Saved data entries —
>>>
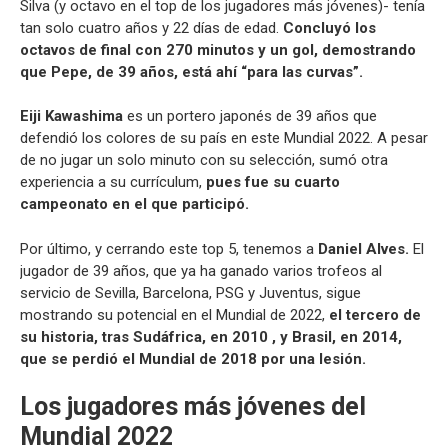
Silva (y octavo en el top de los jugadores más jóvenes)- tenía
tan solo cuatro años y 22 días de edad.
Concluyó los
octavos de final con 270 minutos y un gol, demostrando
que Pepe, de 39 años, está ahí “para las curvas”.
Eiji Kawashima
es un portero japonés de 39 años que
defendió los colores de su país en este Mundial 2022. A pesar
de no jugar un solo minuto con su selección, sumó otra
experiencia a su currículum,
pues fue su cuarto
campeonato en el que participó.
Por último, y cerrando este top 5, tenemos a
Daniel Alves.
El
jugador de 39 años, que ya ha ganado varios trofeos al
servicio de Sevilla, Barcelona, ​​PSG y Juventus, sigue
mostrando su potencial en el Mundial de 2022,
el tercero de
su historia, tras Sudáfrica, en 2010 , y Brasil, en 2014,
que se perdió el Mundial de 2018 por una lesión.
Los jugadores más jóvenes del
Mundial 2022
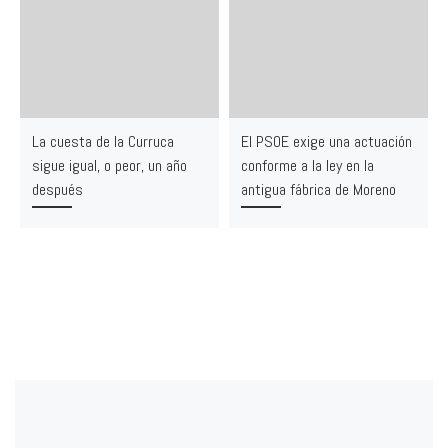
La cuesta de la Curruca
El PSOE exige una actuación
sigue igual, o peor, un año
conforme a la ley en la
después
antigua fábrica de Moreno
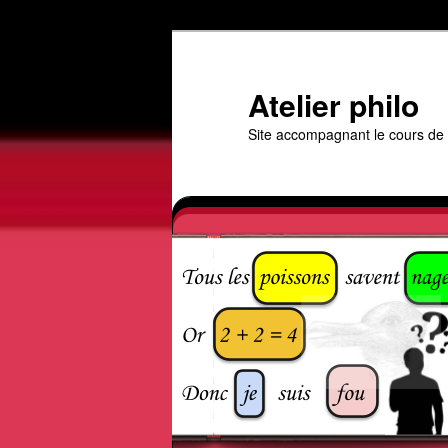
Aller
au
contenu
Atelier philo
principal
Site accompagnant le cours de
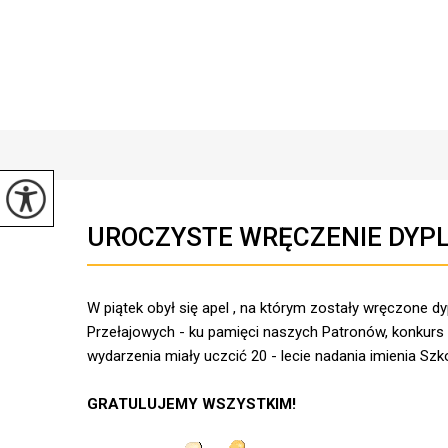
UROCZYSTE WRĘCZENIE DYP
W piątek obył się apel , na którym zostały wręczone d
Przełajowych - ku pamięci naszych Patronów, konkurs p
wydarzenia miały uczcić 20 - lecie nadania imienia 
GRATULUJEMY WSZYSTKIM!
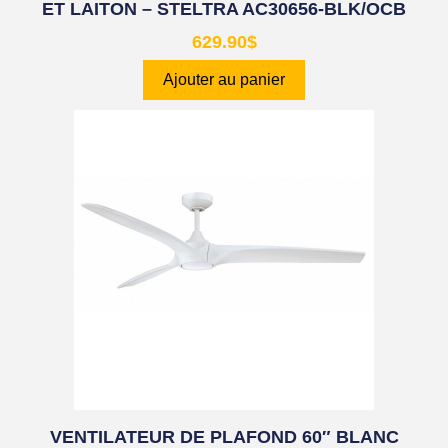
ET LAITON – STELTRA AC30656-BLK/OCB
629.90
$
Ajouter au panier
VENTILATEUR DE PLAFOND 60″ BLANC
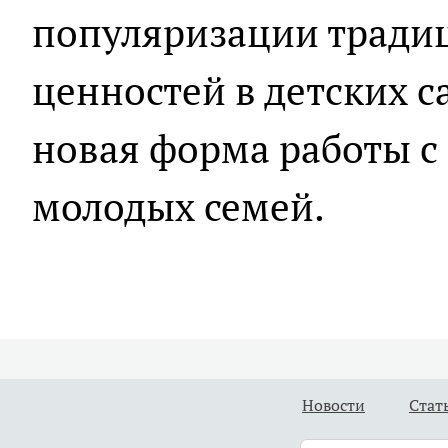
популяризации тради
ценностей в детских с
новая форма работы с
молодых семей.
Новости
Стат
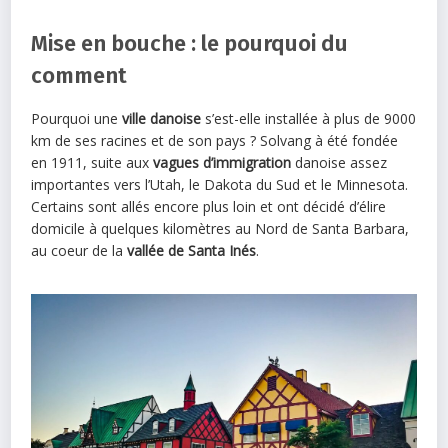
Mise en bouche : le pourquoi du
comment
Pourquoi une
ville danoise
s’est-elle installée à plus de 9000
km de ses racines et de son pays ? Solvang à été fondée
en 1911, suite aux
vagues d’immigration
danoise assez
importantes vers l’Utah, le Dakota du Sud et le Minnesota.
Certains sont allés encore plus loin et ont décidé d’élire
domicile à quelques kilomètres au Nord de Santa Barbara,
au coeur de la
vallée de Santa Inés
.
<<<
Task prompt — Retype the records above exactly, leaving every picture out of your copy.

Expected answer —
Silva (y octavo en el top de los jugadores más jóvenes)- tenía
tan solo cuatro años y 22 días de edad.
Concluyó los
octavos de final con 270 minutos y un gol, demostrando
que Pepe, de 39 años, está ahí “para las curvas”.
Eiji Kawashima
es un portero japonés de 39 años que
defendió los colores de su país en este Mundial 2022. A pesar
de no jugar un solo minuto con su selección, sumó otra
experiencia a su currículum,
pues fue su cuarto
campeonato en el que participó.
Por último, y cerrando este top 5, tenemos a
Daniel Alves.
El
jugador de 39 años, que ya ha ganado varios trofeos al
servicio de Sevilla, Barcelona, ​​PSG y Juventus, sigue
mostrando su potencial en el Mundial de 2022,
el tercero de
su historia, tras Sudáfrica, en 2010 , y Brasil, en 2014,
que se perdió el Mundial de 2018 por una lesión.
Los jugadores más jóvenes del
Mundial 2022
La cuesta de la Curruca
El PSOE exige una actuación
sigue igual, o peor, un año
conforme a la ley en la
después
antigua fábrica de Moreno
Aller
au
contenu
Atelier philo
principal
Site accompagnant le cours de
UROCZYSTE WRĘCZENIE DYP
W piątek obył się apel , na którym zostały wręczone d
Przełajowych - ku pamięci naszych Patronów, konkurs p
wydarzenia miały uczcić 20 - lecie nadania imienia 
GRATULUJEMY WSZYSTKIM!
ET LAITON – STELTRA AC30656-BLK/OCB
629.90
$
Ajouter au panier
VENTILATEUR DE PLAFOND 60″ BLANC
популяризации тради
ценностей в детских с
новая форма работы с
молодых семей.
Новости
Стат
Mise en bouche : le pourquoi du
comment
Pourquoi une
ville danoise
s’est-elle installée à plus de 9000
km de ses racines et de son pays ? Solvang à été fondée
en 1911, suite aux
vagues d’immigration
danoise assez
importantes vers l’Utah, le Dakota du Sud et le Minnesota.
Certains sont allés encore plus loin et ont décidé d’élire
domicile à quelques kilomètres au Nord de Santa Barbara,
au coeur de la
vallée de Santa Inés
.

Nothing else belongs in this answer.